As Nancy falls asleep at her desk during her classmate’s reading, things unlucky charge her fantasy: “the sheeted dead” which “squeaks and gibbers” materializes as Tina’s blood-soaked corpse, shrouded in a clear bodybag, calling to Nancy. At the shock of this image, suddenly the reading changes. The same student remains at the head of class, book open, reciting Shakespeare, but his voice is different, otherworldly, uncanny—and we’ve now jumped to another scene from Hamlet: “O God, I could be bounded in a nutshell and count myself a king of infinite space, were it not that I have bad dreams.”
The jumping between scenes and confusion between plays would likely bewilder a student if it were a real lesson, but in the infinite space of a dream-world classroom, Shakespeare’s plays can reorganize and cross-pollinate—and why shouldn’t they?

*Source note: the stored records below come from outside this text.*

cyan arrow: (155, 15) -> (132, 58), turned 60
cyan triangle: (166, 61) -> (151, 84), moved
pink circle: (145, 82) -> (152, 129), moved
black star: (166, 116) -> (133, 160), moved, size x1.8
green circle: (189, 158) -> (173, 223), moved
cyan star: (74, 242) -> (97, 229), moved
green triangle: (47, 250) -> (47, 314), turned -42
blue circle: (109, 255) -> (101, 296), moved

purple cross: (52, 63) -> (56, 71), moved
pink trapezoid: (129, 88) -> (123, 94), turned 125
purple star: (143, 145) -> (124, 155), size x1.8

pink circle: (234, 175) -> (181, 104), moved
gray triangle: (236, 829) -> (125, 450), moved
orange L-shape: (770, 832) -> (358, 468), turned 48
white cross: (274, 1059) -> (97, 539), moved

Something—a puddle of blood—leads Nancy forth of doors, out of the classroom and down the hall. There she runs into a female hall monitor, wearing Freddy Krueger’s red-and-green sweater and knife-tipped glove, who asks her for her hall pass and tells her “no running in the hallway.” Nancy runs off and ends up in the labyrinthine boiler room lair of Freddy Krueger. She is confronted by this burned, rotten, and putrid creature. He too is an emissary of the always-already-terror. Just as Myers is a blank shape, whose contours are never quite what we misread them as because he is a terrifying, amorphous void; Krueger is a corpse-like canker which disturbs our identity and disrespects our borders through the abject.

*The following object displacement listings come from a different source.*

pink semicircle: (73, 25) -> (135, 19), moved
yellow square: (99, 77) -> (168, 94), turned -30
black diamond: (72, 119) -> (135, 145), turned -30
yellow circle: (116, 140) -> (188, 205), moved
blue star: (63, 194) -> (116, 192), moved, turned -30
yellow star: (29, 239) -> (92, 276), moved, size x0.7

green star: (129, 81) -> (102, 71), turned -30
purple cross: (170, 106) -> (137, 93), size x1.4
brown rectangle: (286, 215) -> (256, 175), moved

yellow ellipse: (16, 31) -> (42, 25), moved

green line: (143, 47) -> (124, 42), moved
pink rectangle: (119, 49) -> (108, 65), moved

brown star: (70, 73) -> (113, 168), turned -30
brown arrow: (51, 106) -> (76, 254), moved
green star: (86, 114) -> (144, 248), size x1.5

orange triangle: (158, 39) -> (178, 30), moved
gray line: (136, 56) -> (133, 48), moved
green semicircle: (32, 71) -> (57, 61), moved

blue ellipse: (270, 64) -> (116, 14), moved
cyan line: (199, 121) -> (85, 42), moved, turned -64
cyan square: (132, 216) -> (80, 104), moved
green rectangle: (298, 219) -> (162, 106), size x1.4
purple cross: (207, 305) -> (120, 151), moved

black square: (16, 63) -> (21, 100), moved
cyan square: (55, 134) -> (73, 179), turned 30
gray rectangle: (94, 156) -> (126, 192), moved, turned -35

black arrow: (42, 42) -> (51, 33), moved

As Krueger is about to kill Nancy, she touches her arm to a hot pipe to wake herself up. In order for Nancy to escape the dream, she must burn herself, make herself—in part—canker too. The occulted world is not only around us, but on us and in us. This scene not only remystifies the thematic underpinnings of the film, but is actually about this remystification process itself. Shakespeare’s canker is key, not only to this classroom scene, but to the classroom scene as horror trope. These scenes show us the always-already-terror of pedagogy, particularly a pedagogy that has curdled into didacticism. But a pedagogy of a different stripe offers the Hamletian response to such a canker. Education is, at core, an attempt to “get beneath the surface” of things. The classroom symbolizes our need to “continually probe and dig.”
The occulted world is not only around us, but on us and in us.The most serious infection currently plaguing the Academe is in the privileging of the wrong kind of pedagogy: the idea that pedagogy should be about the content of knowledge (indoctrination) rather than the form of knowledge (interrogation). The job of an educator is not to give answers, but to give tools for finding one’s own answers. As Lydia Tár says in Tár’s bravura ten-minute classroom oner, “It’s always the question that engages the listener; it’s never the answer.”
The questions, uncertainties, and anxieties of horror film classroom scenes show us the beauty and terror of learning, which is a process, not unlike that undertaken by Shakespeare’s characters, of probing and digging, but ultimately never getting any closer to understanding that un-understandable canker at the heart of all things: the always-already-terror. But the answer’s not what engages the listener anyway, so who needs it?